PROVIDED INFORMATION: Begin

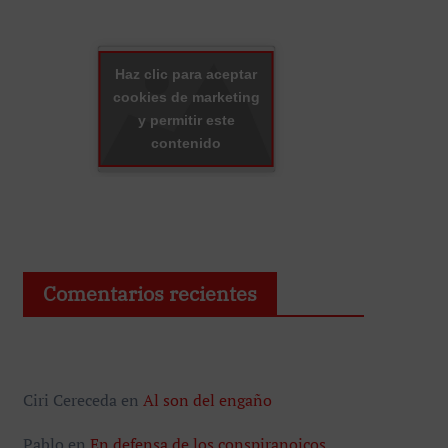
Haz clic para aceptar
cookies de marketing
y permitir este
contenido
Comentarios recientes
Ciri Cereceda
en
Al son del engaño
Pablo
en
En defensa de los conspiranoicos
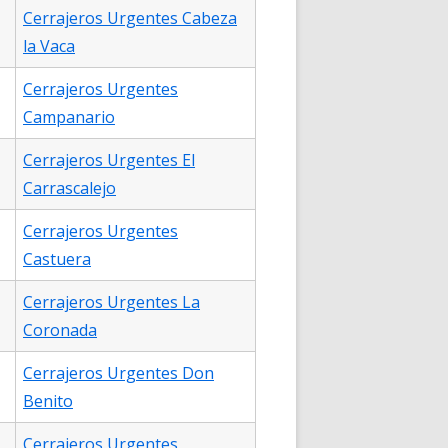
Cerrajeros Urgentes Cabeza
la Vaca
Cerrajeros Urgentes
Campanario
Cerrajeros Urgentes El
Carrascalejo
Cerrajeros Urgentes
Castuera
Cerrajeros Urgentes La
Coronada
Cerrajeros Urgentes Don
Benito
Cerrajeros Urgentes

PROVIDED INFORMATION: End

_ABOUT THIS EXERCISE_: Every line of the listing that holds "Cerrajeros" should be found and copied.

_RESULT OF THIS TASK_:
Cerrajeros Urgentes Cabeza
Cerrajeros Urgentes
Cerrajeros Urgentes El
Cerrajeros Urgentes
Cerrajeros Urgentes La
Cerrajeros Urgentes Don
Cerrajeros Urgentes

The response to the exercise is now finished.